CVNov 19, 2021

Rethinking Query, Key, and Value Embedding in Vision Transformer under Tiny Model Constraints

arXiv:2111.10017v1
Originality Incremental advance
AI Analysis

This work addresses performance drops in vision transformers for resource-limited applications, offering incremental improvements in efficiency and accuracy.

The paper tackles the problem of improving query, key, and value embeddings in vision transformers under tiny model constraints, proposing three structures that achieve superior image classification performance, such as 71.4% accuracy with 3.1M parameters on ImageNet-1k compared to 69.9% for the baseline.
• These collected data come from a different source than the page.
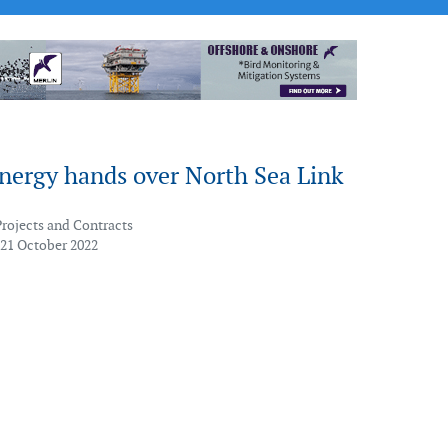
Energy hands over North Sea Link
Projects and Contracts
 21 October 2022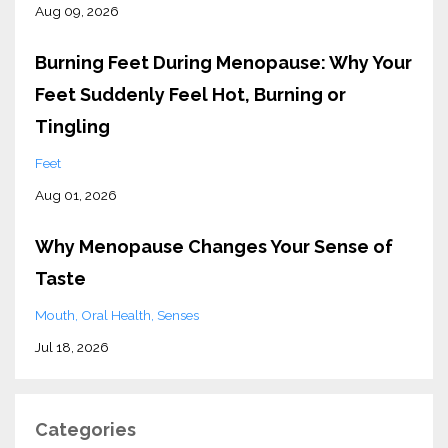
Aug 09, 2026
Burning Feet During Menopause: Why Your
Feet Suddenly Feel Hot, Burning or
Tingling
Feet
Aug 01, 2026
Why Menopause Changes Your Sense of
Taste
Mouth
Oral Health
Senses
Jul 18, 2026
Categories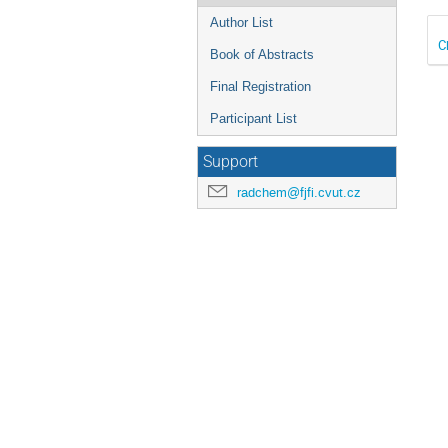
Author List
C
Book of Abstracts
Final Registration
Participant List
Support
radchem@fjfi.cvut.cz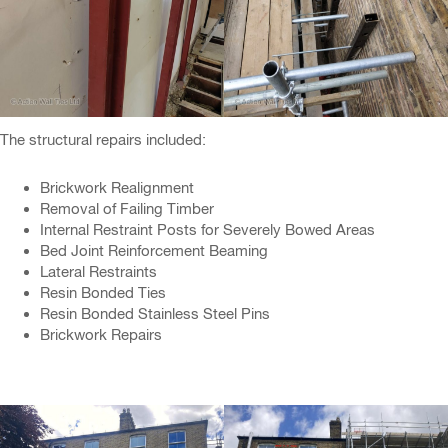
The structural repairs included:
Brickwork Realignment
Removal of Failing Timber
Internal Restraint Posts for Severely Bowed Areas
Bed Joint Reinforcement Beaming
Lateral Restraints
Resin Bonded Ties
Resin Bonded Stainless Steel Pins
Brickwork Repairs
A vision transformer (ViT) is the dominant model in the computer vision field. Despite numerous studies that mainly focus on dealing with inductive bias and complexity, there remains the problem of finding better transformer networks. For example, conventional transformer-based models usually use a projection layer for each query (Q), key (K), and value (V) embedding before multi-head self-attention. Insufficient consideration of semantic $Q, K$, and $V$ embedding may lead to a performance drop. In this paper, we propose three types of structures for $Q$, $K$, and $V$ embedding. The first structure utilizes two layers with ReLU, which is a non-linear embedding for $Q, K$, and $V$. The second involves sharing one of the non-linear layers to share knowledge among $Q, K$, and $V$. The third proposed structure shares all non-linear layers with code parameters. The codes are trainable, and the values determine the embedding process to be performed among $Q$, $K$, and $V$. Hence, we demonstrate the superior image classification performance of the proposed approaches in experiments compared to several state-of-the-art approaches. The proposed method achieved $71.4\%$ with a few parameters (of $3.1M$) on the ImageNet-1k dataset compared to that required by the original transformer model of XCiT-N12 ($69.9\%$). Additionally, the method achieved $93.3\%$ with only $2.9M$ parameters in transfer learning on average for the CIFAR-10, CIFAR-100, Stanford Cars datasets, and STL-10 datasets, which is better than the accuracy of $92.2\%$ obtained via the original XCiT-N12 model.